____ Information shown
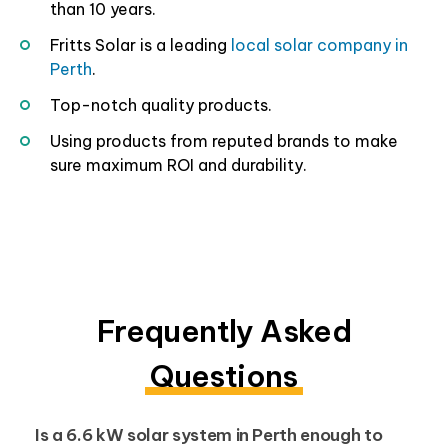
than 10 years.
Fritts Solar is a leading
local solar company in
Perth
.
Top-notch quality products.
Using products from reputed brands to make
sure maximum ROI and durability.
Frequently Asked
Questions
Is a 6.6 kW solar system in Perth enough to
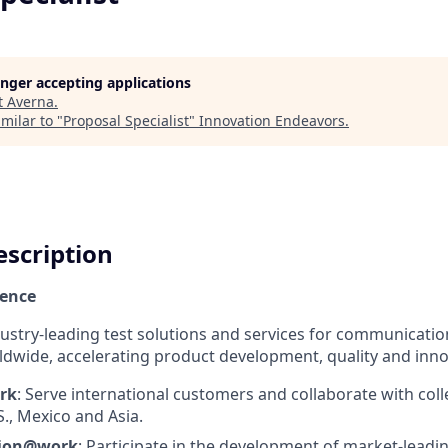
longer accepting applications
t
Averna
.
milar to "
Proposal Specialist
"
Innovation Endeavors
.
scription
ience
dustry-leading test solutions and services for communicatio
dwide, accelerating product development, quality and inno
rk
: Serve international customers and collaborate with col
S., Mexico and Asia.
tion@work
: Participate in the development of market-leadi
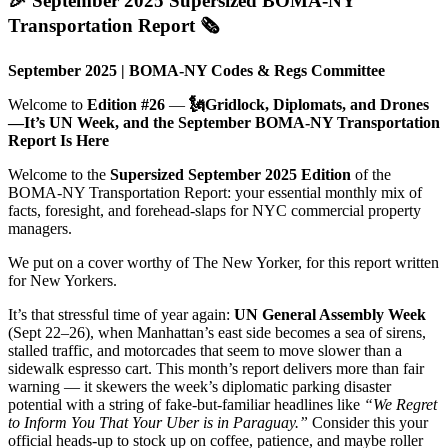
🎉 September 2025 Supersized BOMA-NY
Transportation Report 🗞️
September 2025 | BOMA-NY Codes & Regs Committee
Welcome to
Edition #26
—
🗽Gridlock, Diplomats, and Drones
—It’s UN Week, and the September BOMA-NY Transportation
Report Is Here
Welcome to the
Supersized September 2025 Edition
of the
BOMA-NY Transportation Report: your essential monthly mix of
facts, foresight, and forehead-slaps for NYC commercial property
managers.
We put on a cover worthy of The New Yorker, for this report written
for New Yorkers.
It’s that stressful time of year again:
UN General Assembly Week
(Sept 22–26), when Manhattan’s east side becomes a sea of sirens,
stalled traffic, and motorcades that seem to move slower than a
sidewalk espresso cart. This month’s report delivers more than fair
warning — it skewers the week’s diplomatic parking disaster
potential with a string of fake-but-familiar headlines like
“We Regret
to Inform You That Your Uber is in Paraguay.”
Consider this your
official heads-up to stock up on coffee, patience, and maybe roller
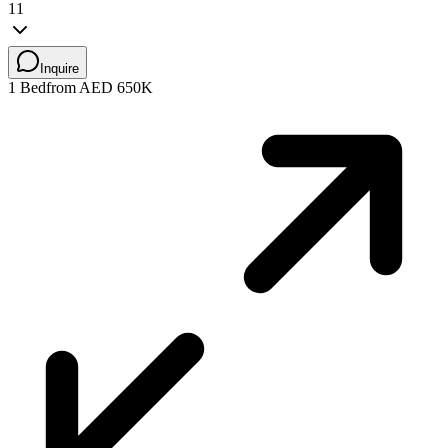
11
Inquire
1 Bed
from AED 650K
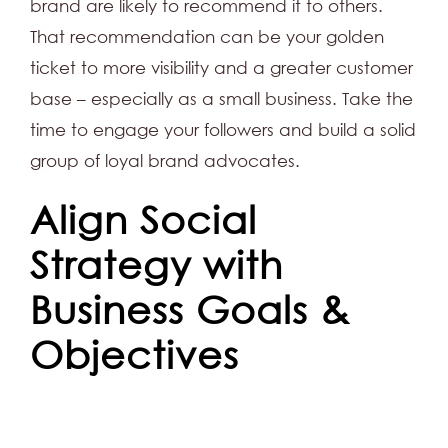
brand are likely to recommend it to others.
That recommendation can be your golden
ticket to more visibility and a greater customer
base – especially as a small business. Take the
time to engage your followers and build a solid
group of loyal brand advocates.
Align Social
Strategy with
Business Goals &
Objectives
________
Task:
Filter the entries down to the lines holding the string "with". Copy each of those lines.

Result:
: Serve international customers and collaborate with col
potential with a string of fake-but-familiar headlines like
Strategy with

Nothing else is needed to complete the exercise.